Faculty Research Profiles


Nadim Rouhana’s recent research is concentrated on three major focus areas:

New paradigms of conflict analysis and resolution: As Rouhana sees it, current paradigms of conflict resolution tend to be Western-centric and flawed by built-in assumptions that favor the high-power party over the low-power party. One such assumption is the imposition of presumed symmetry on conflicting parties when realities on the ground are vastly different. This is a mistake, Rouhana argues. “As researchers, conflict analysts, and third parties,” Rouhana says, “we have to be very careful about symmetricizing conflicts. We also have to allow the parties themselves, including the low-power party, to define what issues concern them most.” Power asymmetry should be a fundamental consideration in conflict analysis, as it results in differing views on the agenda, relative importance of the status quo, and visions of change and an optimal future.

Rouhana’s new paradigm challenges existing assumptions and emphasizes, in addition to the question of power asymmetry, issues of history, historical responsibility, and social justice, each of which is largely absent in standard applied conflict resolution.
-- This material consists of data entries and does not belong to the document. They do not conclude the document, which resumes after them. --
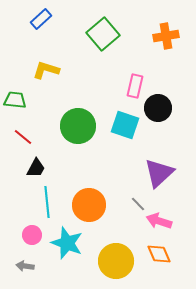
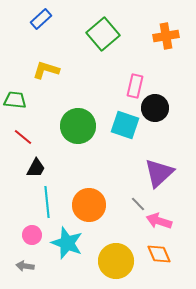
black circle: moved 3 px left
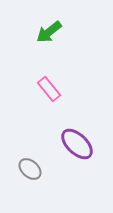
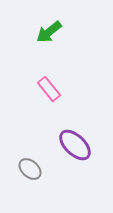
purple ellipse: moved 2 px left, 1 px down
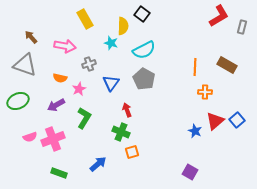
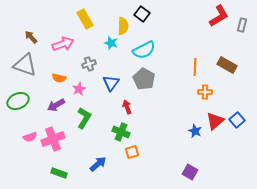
gray rectangle: moved 2 px up
pink arrow: moved 2 px left, 2 px up; rotated 30 degrees counterclockwise
orange semicircle: moved 1 px left
red arrow: moved 3 px up
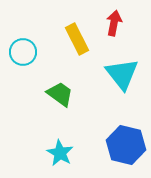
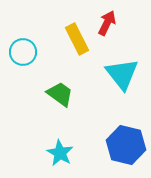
red arrow: moved 7 px left; rotated 15 degrees clockwise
By placing greater emphasis on comprehensive conflict analysis, and by giving history and justice their due place, Rouhana seeks to make conflict resolution more relevant to what has been called “the third world.” “It is hard for many political cultures to take conflict resolution seriously,” he argues, “particularly people in the third world who are involved in these conflicts, without bringing history and justice to the table.” As part of this research stream, and with funding from the World Peace Foundation, Rouhana organized a two-day conference at Fletcher entitled Western and Non-Western Views on Conflict Resolution to examine different perspectives on the politics of conflict resolution, the way conflict resolution methods are theorized and implemented by Western and non-Western, official and unofficial parties, and to explore hegemonic and anti-hegemonic views on conflict resolution.

Rouhana has also contributed groundbreaking work on distinguishing among conflict settlement, conflict resolution, and reconciliation, notably critiquing the definition of the latter within the field of social psychology. These three processes, he argues, “differ in terms of goals of agreement, parties to the agreement, nature of the desired political relationship, importance of mutual acceptance, social and political prerequisites, and psychological dynamics.” Rouhana has a special interest in the ways that intangible, non-negotiable human needs such as dignity, identity, and collective memory can be addressed within the negotiation process.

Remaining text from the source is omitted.